That seems, at first, to square with what I’ve been reading. How Green Was My Valley is a beautifully written novel about growing up in a mining town in South Wales during the late 19th century. The characters are organically Welsh, as sparkling as memories of the valley’s now-polluted stream and as consequential as the slag pile that rises ever higher over the once green valley. As I read I marveled at how well Llewellyn captured the experiences of his childhood.
Then there is Mr. Bojangles, an album of lyrically incandescent country-folk songs. Everybody knows that the title track was written from experience, that Jerry Jeff Walker actually spent time with an inebriant dancer “in a cell in New Orleans.” The masterpiece of the album, “My Old Man,” describes an itinerant musician with a “tattered bag for his violin” arriving in a (presumably) southern town, falling in love, fathering a child, and being drawn away, as always, by a steam whistle. Since “Mr. Bojangles” was based on experience, I’d assumed “My Old Man” offered an approximation of Walker’s origins.
The authors of How Green Was My Valley and “My Old Man” had much in common, but it was not that they wrote from experience. As his novel hit the bestseller lists in 1940, Llewellyn insisted that he hailed from southern Wales. That was not so, we learned after he died. He was from suburban London and his name was not really Richard Llewellyn. He was just a great storyteller who had done his research. Jerry Jeff Walker did a lot of things (especially when under the influence, which he often was) but he never fudged his origin story.

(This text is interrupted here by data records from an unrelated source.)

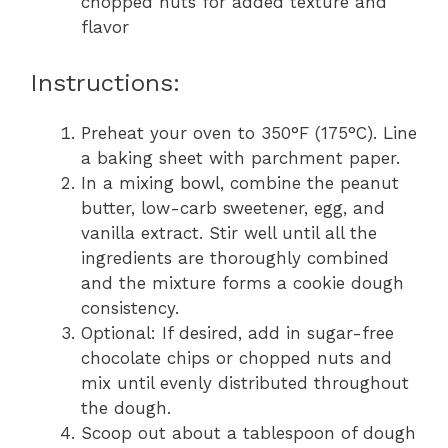
chopped nuts for added texture and
flavor
Instructions:
Preheat your oven to 350°F (175°C). Line
a baking sheet with parchment paper.
In a mixing bowl, combine the peanut
butter, low-carb sweetener, egg, and
vanilla extract. Stir well until all the
ingredients are thoroughly combined
and the mixture forms a cookie dough
consistency.
Optional: If desired, add in sugar-free
chocolate chips or chopped nuts and
mix until evenly distributed throughout
the dough.
Scoop out about a tablespoon of dough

He was a middle-class kid from upstate New York named Ronald Clyde Crosby. The subjects of his songs had just led me to assume otherwise.
Perhaps, despite what I’ve been assured over the years, you do not need to live it to write about it. Perhaps you just need to be a great storyteller who knows where to look for a great story. Richard Llewellyn was posthumously accused of duplicity, but nothing can detract from the book that he had drawn, in part, from the life of his Welsh grandfather. The hard-partying Jerry Jeff Walker never reached the heights that his 1968 album seemed to point toward. But “My Old Man” remains achingly poignant, even if it had nothing to do with Walker and his actual “old man.” The song was partly based, he later admitted, on his grandfather.